What are the actions you take when a data quality validation fails? Do you drop the data? Throw an exception? Maybe alert yourself and other stakeholders?
One of the many ways of thinking about data quality validations is as a graph of two axes: action vs position. That’s a personal framework I developed during the past years and I’ve found this a useful approach to reason about the specific implementation of my data quality checks before actually implementing them.
This article will expose my “Action-Position data quality assessment framework”.
First I’ll define the Y and the X axes.
Second, I’ll intersect them to construct the two data quality keeper types and their four patterns.
Finally, I’ll close with a summary and closing thoughts.
The Y and the X axes
Let’s talk about data quality patterns based on two axes: action and position.
Y-axis: the action
What will you do with the data quality metric result? Will it fail the pipeline? Will it alert relevant stakeholders? Will it be saved somewhere for ad-hoc needs?
Three common actions often take place:
Fail — usually adopted for critical data quality problems. When a critical check fails the right approach is to “blow up the data pipeline”. Contrived examples where you would like to fail your data pipeline are “age is negative”, “expected schema is not respected”, and “critical business logic doesn’t pass required tests”.
Alert — usually adopted for quality metrics that need focused attention, but are not necessarily indicative of critically bad data. It might be a sign of bad data health, and therefore you will want them to be brought to your and other stakeholders’ attention for investigation. Common examples are “the source and data distribution changed significantly”, “the output transformation yields fewer data than the 7 days moving average” and “the written data statistics has changed significantly”.
Save — usually adopted for cases where the data quality check result is not a sign of an immediate problem. The metrics will be only saved for future use, without triggering other actions.
Certainly, the above action types are not mutually exclusive and often should come together. For example, you might want to fail your pipeline, and alert on-call people about it so they can take the relevant actions to fix the production issue, whilst saving historical metrics for a certain time.
As an assessment framework, we should focus on the main action taking place because, usually, the highest action includes the lowest action(s) with it (ie, failure will comprise alerting and saving, as exemplified).
X-axis: the position
Where are you placing your data quality validation?
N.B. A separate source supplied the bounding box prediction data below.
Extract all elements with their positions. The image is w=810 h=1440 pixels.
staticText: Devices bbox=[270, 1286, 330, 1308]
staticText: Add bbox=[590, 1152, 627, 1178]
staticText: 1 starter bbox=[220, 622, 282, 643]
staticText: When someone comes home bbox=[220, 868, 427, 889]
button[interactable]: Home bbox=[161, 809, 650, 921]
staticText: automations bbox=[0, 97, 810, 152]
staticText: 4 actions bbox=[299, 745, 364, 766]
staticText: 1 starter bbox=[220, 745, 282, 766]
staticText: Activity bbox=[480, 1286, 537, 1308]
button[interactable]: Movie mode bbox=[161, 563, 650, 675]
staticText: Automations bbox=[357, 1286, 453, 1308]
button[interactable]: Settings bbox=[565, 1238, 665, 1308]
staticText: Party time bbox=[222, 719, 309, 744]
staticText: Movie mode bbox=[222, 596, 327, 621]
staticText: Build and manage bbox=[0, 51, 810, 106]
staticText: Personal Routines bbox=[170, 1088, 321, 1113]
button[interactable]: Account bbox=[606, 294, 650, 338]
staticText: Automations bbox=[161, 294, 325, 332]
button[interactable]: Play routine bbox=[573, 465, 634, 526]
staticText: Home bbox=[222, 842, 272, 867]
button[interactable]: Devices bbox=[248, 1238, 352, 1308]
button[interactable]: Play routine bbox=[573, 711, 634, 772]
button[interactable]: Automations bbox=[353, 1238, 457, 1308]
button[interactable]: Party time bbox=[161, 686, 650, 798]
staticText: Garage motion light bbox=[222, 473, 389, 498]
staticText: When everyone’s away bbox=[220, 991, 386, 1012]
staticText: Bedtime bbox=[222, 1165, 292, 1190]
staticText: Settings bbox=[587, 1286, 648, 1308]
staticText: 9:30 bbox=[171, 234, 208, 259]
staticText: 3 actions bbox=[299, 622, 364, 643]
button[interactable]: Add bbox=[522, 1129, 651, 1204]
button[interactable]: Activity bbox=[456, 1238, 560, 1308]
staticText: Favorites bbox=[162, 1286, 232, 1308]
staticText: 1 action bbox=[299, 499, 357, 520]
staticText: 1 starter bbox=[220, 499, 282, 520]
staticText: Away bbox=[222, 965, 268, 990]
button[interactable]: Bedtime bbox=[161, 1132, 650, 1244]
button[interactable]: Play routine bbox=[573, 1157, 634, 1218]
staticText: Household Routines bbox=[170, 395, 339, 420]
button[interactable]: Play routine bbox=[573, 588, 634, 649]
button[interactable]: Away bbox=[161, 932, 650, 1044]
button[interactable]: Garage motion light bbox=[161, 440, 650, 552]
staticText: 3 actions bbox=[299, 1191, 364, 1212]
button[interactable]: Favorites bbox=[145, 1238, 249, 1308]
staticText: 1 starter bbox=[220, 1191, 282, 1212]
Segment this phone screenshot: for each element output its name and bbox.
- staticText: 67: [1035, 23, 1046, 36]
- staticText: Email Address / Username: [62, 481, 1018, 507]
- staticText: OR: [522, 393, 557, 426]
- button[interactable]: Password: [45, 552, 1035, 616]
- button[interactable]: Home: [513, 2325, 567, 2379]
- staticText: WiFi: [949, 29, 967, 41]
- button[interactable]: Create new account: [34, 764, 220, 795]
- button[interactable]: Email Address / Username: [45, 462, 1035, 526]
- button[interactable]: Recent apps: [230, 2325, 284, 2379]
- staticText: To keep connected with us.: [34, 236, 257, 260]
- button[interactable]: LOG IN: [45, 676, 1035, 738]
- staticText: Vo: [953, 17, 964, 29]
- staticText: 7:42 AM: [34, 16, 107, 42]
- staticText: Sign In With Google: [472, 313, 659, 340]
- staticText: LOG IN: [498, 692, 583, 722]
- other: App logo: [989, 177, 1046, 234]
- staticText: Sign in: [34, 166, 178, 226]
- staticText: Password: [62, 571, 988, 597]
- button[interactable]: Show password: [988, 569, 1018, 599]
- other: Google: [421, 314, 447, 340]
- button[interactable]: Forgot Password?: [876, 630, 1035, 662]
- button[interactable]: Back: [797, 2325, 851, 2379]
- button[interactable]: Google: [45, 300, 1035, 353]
A data pipeline output result can be broken down into three phases:
- The data has been processed and is ready to be written.
- The data is written.
- The data is released to downstream users and systems.
Therefore, there are three places where you can place data quality validations:
Before writing the result data — the validation in this case is part of the writing job. In terms of location, it is placed right after the result is ready to be written, but right before it actually happens.
After writing the result data, but before publishing it for release and use — data release is often a metadata operation. The data is persisted in physical storage but is not declared as ready. It might not even be discoverable by end-users and systems until it is marked ready in the metastore or published to a downstream queue. The data quality validation is then applied after the data is written, but before it is published for end users.
After publishing — data is there, and users are already querying it. Anyway, observability is a continuous pattern, so you will keep ad-hoc calculations running on the already in-use production data, generating relevant metrics about it.
The two data quality keeper types and their four patterns
Intersecting the two axes together yields two high-level keeper types: data quality gates and ad-hoc data quality calculations.
Data quality gates — they are like goalkeepers. They won’t let the bad data be used in production, no matter what.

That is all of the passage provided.